African-American artist and curator (born 1953)

Angela M. Rivers (born 1953 in Champaign, Illinois) is an African American artist and curator, currently living in Chicago.

== Career ==
Angela has a BFA in Fine and Applied Arts from the University of Illinois Urbana-Champaign in 1975.

In 1978 she created a mural in Fifth and Park Streets in north Champaign with a group of African American students and community members.

From 1978 to 1981 she studied Paul Gauguin's work at Eastern Illinois University. She then moved to Chicago to work as an art curator. She worked for the DuSable Museum of African American History, the Chicago History Museum, and the Art Institute of Chicago.

In 2009 she was an artist-in-residence at the University of Illinois, where she did a commemoration of the anniversary of the mural in Champaign.

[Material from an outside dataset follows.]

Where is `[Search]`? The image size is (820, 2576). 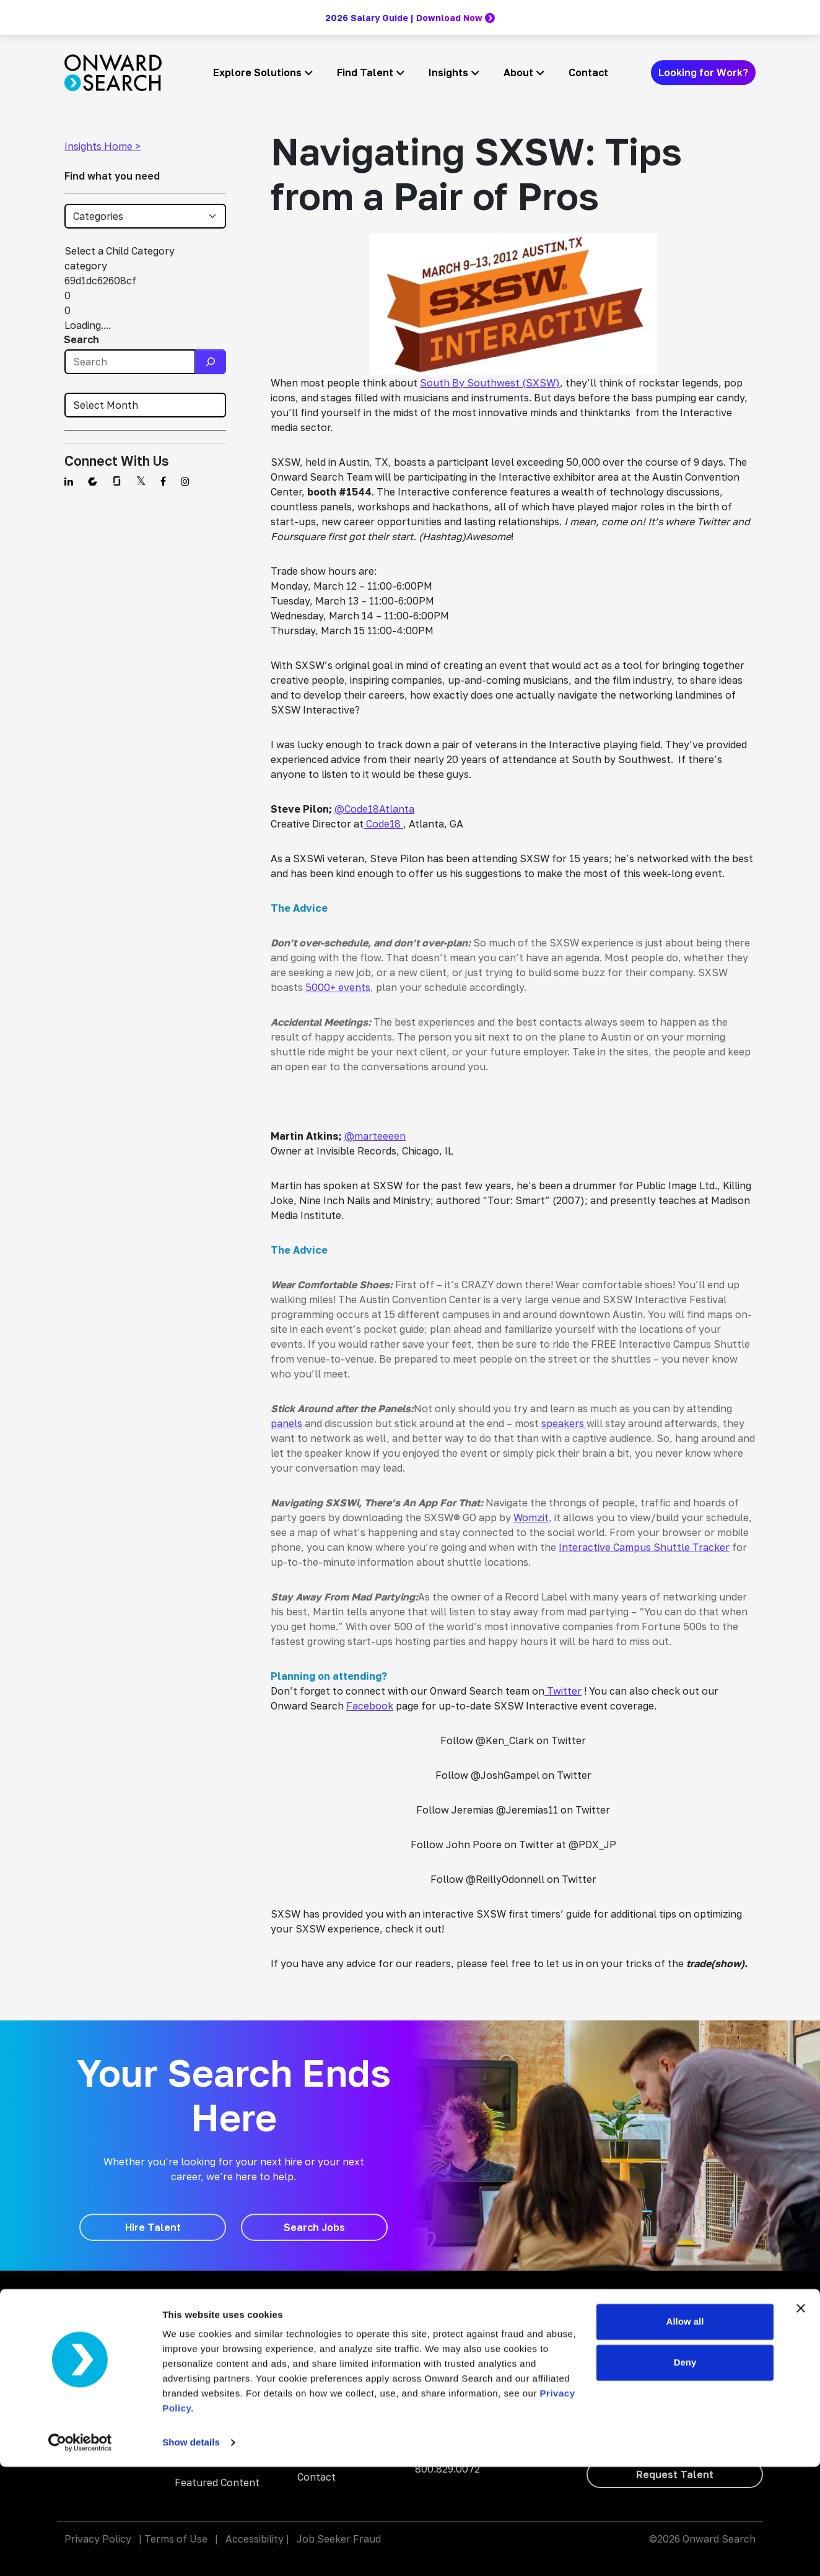
[Search] is located at coordinates (210, 361).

Angela's uncle was visual artist Cecil Dewey Nelson, Jr.

She helped create the Champaign County African American Heritage Trail in 2020, a project dedicated to highlighting the history of African Americans of Champaign County and their influence on the community. Medias for this project include a tour bus and a website with a list of notable individuals involved with the development and history of Champaign Illinois.